By James Berry for Crud Reviews on April 29, 2005

It would be like opening a bag of crisps to find they’d dropped spuds from the ingredients list without telling you. Going to bed in your clothes then shedding them all before leaving the house in the morning. Putting your headphones on and not pressing play. You get the idea? Of course Trent’s still a bit testy. About what? About everything, probably. He’s neither grown up with his audience or out of the blunt angst that made his name in the first place. So of course it comes as no surprise to find him angrily imparting “DON’T! YOU! FUCK! ING! KNOW! WHAT! YOU! ARE!?” as a virtual scythe carves his splintering voice up into tiny electronic shards by track 2. Supply and demand – it’s simple economics. There will always be miserable teenagers. Marilyn Manson probably put it best with ‘Disposable Teens’ – though that was obviously intended as a clarion call to the disenfranchised, Nine Inch Nails’ longevity embodies a much truer meaning.

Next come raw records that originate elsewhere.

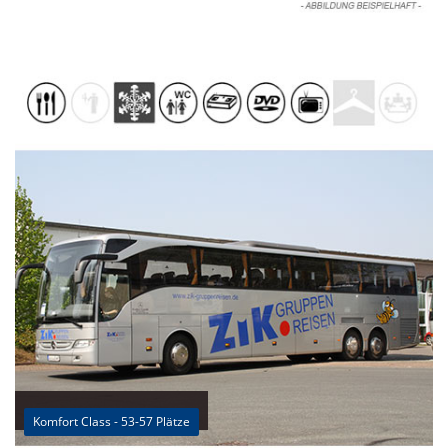
Komfort Class - 53-57 Plätze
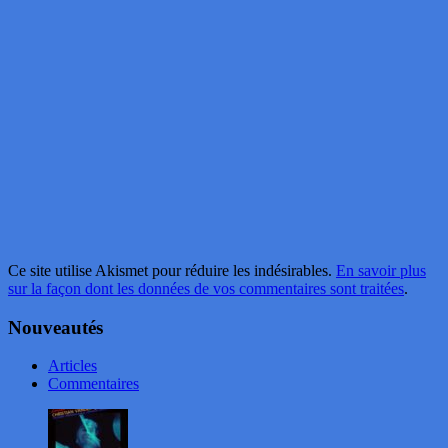
Ce site utilise Akismet pour réduire les indésirables.
En savoir plus
sur la façon dont les données de vos commentaires sont traitées
.
Nouveautés
Articles
Commentaires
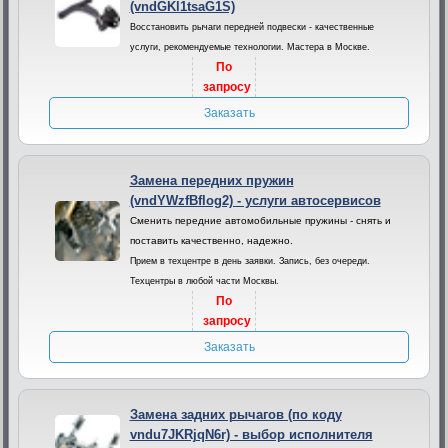
(vndGKl1tsaG1S)
Восстановить рычаги передней подвески - качественные
услуги, рекомендуемые технологии. Мастера в Москве.
По
запросу
Заказать
Замена передних пружин
(vndYWzfBflog2) - услуги автосервисов
Сменить передние автомобильные пружины - снять и
поставить качественно, надежно.
Прием в техцентре в день заявки. Запись, без очереди.
Техцентры в любой части Москвы.
По
запросу
Заказать
Замена задних рычагов (по коду
vndu7JKRjqN6r) - выбор исполнителя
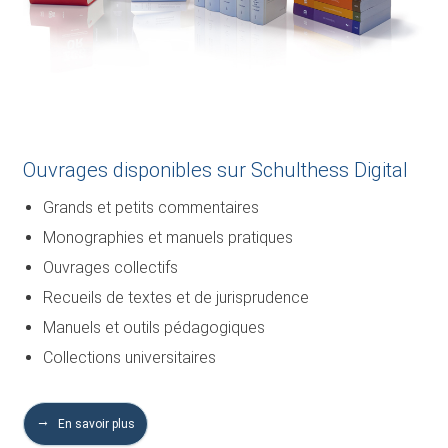
Ouvrages disponibles sur Schulthess Digital
Grands et petits commentaires
Monographies et manuels pratiques
Ouvrages collectifs
Recueils de textes et de jurisprudence
Manuels et outils pédagogiques
Collections universitaires
En savoir plus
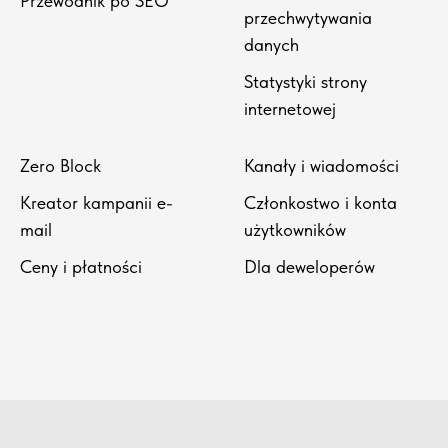
Przewodnik po SEO
przechwytywania
danych
Statystyki strony
internetowej
Zero Block
Kanały i wiadomości
Kreator kampanii e-
Członkostwo i konta
mail
użytkowników
Ceny i płatności
Dla deweloperów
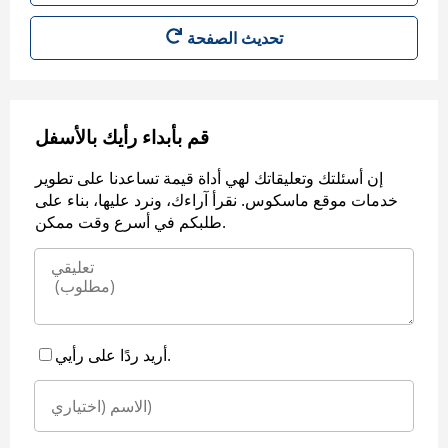
قم بأبداء رأيك بالأسفل
إن أسئلتك وتعليقاتك لهي أداة قيمة تساعدنا على تطوير
خدمات موقع ماسكوس. نقرأ آراءك، ونرد عليها، بناء على
طلبكم في أسرع وقت ممكن.
أريد ردًا على رأيي.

It’s no surprise to find this obviously isn’t as important as his landmark ‘The Downward Spiral’ either, it is however a bit of a revelation to discover it’s as vital as it occasionally is, as even the packaging looks tired on first examination. After the overtly comfortable sounding and unnecessarily extended ‘The Fragile’ double it’s actually a relief to hear him get back to the point. Even if it’s getting increasingly hard to suspend your disbelief where his wretched toiling is concerned. This album comes at a time when the apprentice once known as Brian Warner was looking like he was no longer the challenger, but as he runs out of tricks Trent Reznor proves that no matter how big your goth stilts or video budgets it’s always worth concentrating on your craft.

There are a whole bunch of pedestrian moments, like the NIN-by-faded-numbers single ‘The Hand That Feeds’, the lumbering ‘The Line Begins To Blur’ and fittingly ‘Everyday Is Exactly the Same’. ‘Only’ almost falls into this bracket, but is enough of a Depeche Mode tribute to pull through, and like the rest of the album it’s given – ahem – teeth thanks to Alan Moulder’s excellently bulbous production. It’s the moments when he lets the beats lead the way though that the record really justifies itself, from the opening hushed breakbeats of ‘All The Love In The World’ to the stomping Ministry-esque industrialism of ‘Getting Smaller’, the frantic crossed-wires, take-no-prisoners onslaught of ‘You Know Who You Are’ and the excellent groaning tribal title track. He no longer sounds like a man at breaking point, in fact he sounds like a man in control. It’s still intermittently thrilling, just not quite so brilliantly and perversely so.